● **Assigned task**:
For the entries below, the result should be an exact transcription of the lines from the one with "without leave, or AWOL." up to and including the one with "related charges; Marc", and only those.

● **Stored data**:

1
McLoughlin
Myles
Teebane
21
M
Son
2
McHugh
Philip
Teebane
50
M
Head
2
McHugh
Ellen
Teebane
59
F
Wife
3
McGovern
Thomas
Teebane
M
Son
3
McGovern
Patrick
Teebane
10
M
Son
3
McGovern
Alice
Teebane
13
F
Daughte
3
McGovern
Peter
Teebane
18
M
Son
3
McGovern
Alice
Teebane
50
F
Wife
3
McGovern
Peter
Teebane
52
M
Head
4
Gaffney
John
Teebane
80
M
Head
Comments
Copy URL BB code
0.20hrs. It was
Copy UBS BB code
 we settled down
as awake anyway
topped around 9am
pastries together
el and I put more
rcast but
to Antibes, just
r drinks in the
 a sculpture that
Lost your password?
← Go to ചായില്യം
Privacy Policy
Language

* * *

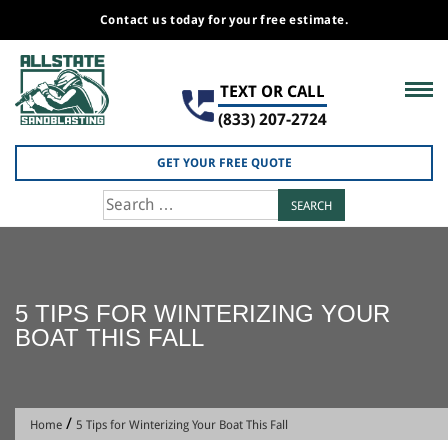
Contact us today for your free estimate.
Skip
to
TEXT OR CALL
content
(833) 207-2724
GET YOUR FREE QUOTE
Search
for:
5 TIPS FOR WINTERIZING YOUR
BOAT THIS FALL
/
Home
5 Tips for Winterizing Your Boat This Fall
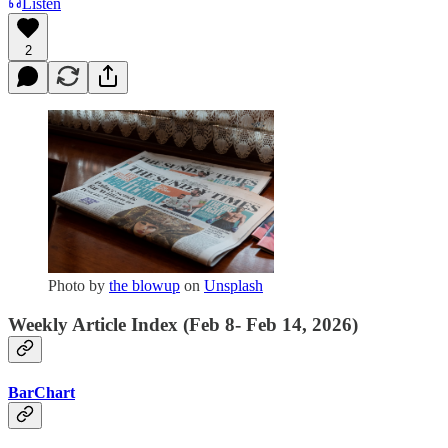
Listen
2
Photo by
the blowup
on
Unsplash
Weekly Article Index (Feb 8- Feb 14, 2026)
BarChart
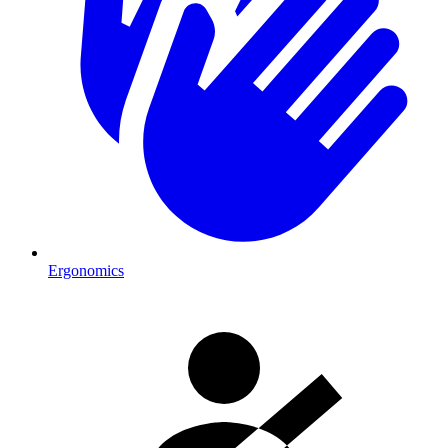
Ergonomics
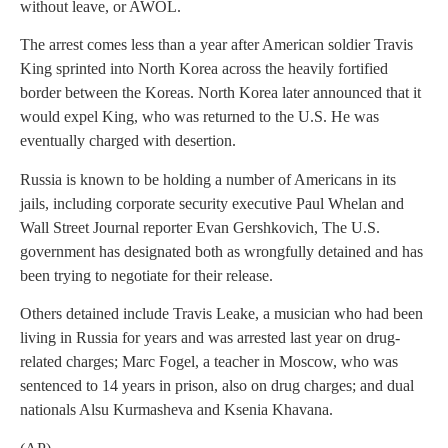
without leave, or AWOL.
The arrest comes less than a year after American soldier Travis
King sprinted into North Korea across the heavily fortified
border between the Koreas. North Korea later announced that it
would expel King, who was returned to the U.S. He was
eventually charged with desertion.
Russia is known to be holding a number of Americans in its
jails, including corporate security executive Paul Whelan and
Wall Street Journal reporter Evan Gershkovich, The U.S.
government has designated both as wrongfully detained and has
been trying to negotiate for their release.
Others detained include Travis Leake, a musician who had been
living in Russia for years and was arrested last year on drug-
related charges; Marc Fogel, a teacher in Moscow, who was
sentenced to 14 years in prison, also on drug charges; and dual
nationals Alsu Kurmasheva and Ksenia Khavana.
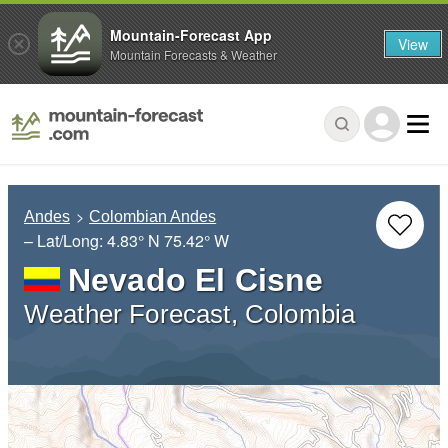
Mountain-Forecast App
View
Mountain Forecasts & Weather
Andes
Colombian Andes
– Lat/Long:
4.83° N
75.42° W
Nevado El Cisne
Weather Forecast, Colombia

--

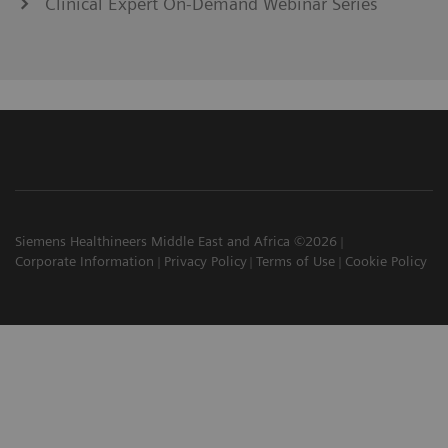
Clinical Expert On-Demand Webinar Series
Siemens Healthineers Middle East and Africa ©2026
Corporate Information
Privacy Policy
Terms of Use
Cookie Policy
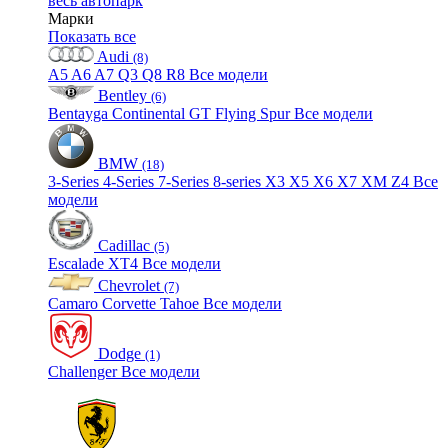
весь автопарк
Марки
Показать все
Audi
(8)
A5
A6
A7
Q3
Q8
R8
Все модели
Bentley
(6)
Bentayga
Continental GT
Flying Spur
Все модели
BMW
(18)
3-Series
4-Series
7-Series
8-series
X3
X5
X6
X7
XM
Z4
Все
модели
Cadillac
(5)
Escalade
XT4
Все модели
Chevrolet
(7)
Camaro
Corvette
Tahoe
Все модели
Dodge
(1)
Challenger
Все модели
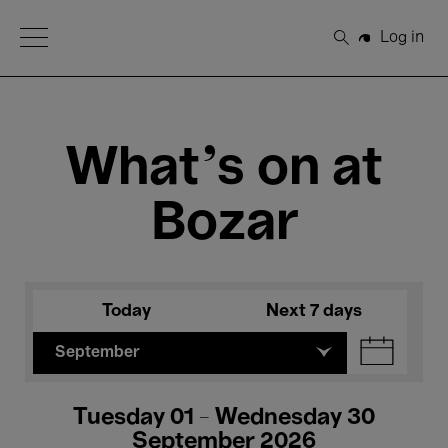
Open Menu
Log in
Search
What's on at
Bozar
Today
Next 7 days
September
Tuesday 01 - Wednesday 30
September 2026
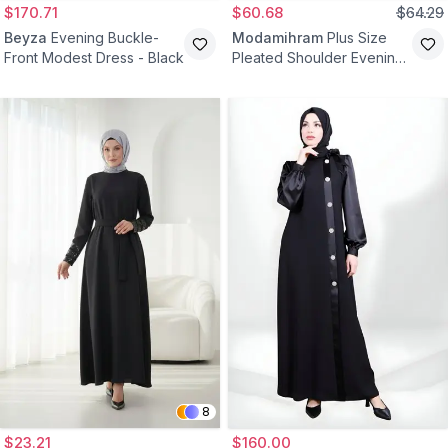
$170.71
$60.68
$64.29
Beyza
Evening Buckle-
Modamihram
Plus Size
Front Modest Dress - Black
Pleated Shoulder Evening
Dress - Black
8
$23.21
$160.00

● **Answer to the exercise**:
without leave, or AWOL.
The arrest comes less than a year after American soldier Travis
King sprinted into North Korea across the heavily fortified
border between the Koreas. North Korea later announced that it
would expel King, who was returned to the U.S. He was
eventually charged with desertion.
Russia is known to be holding a number of Americans in its
jails, including corporate security executive Paul Whelan and
Wall Street Journal reporter Evan Gershkovich, The U.S.
government has designated both as wrongfully detained and has
been trying to negotiate for their release.
Others detained include Travis Leake, a musician who had been
living in Russia for years and was arrested last year on drug-
related charges; Marc Fogel, a teacher in Moscow, who was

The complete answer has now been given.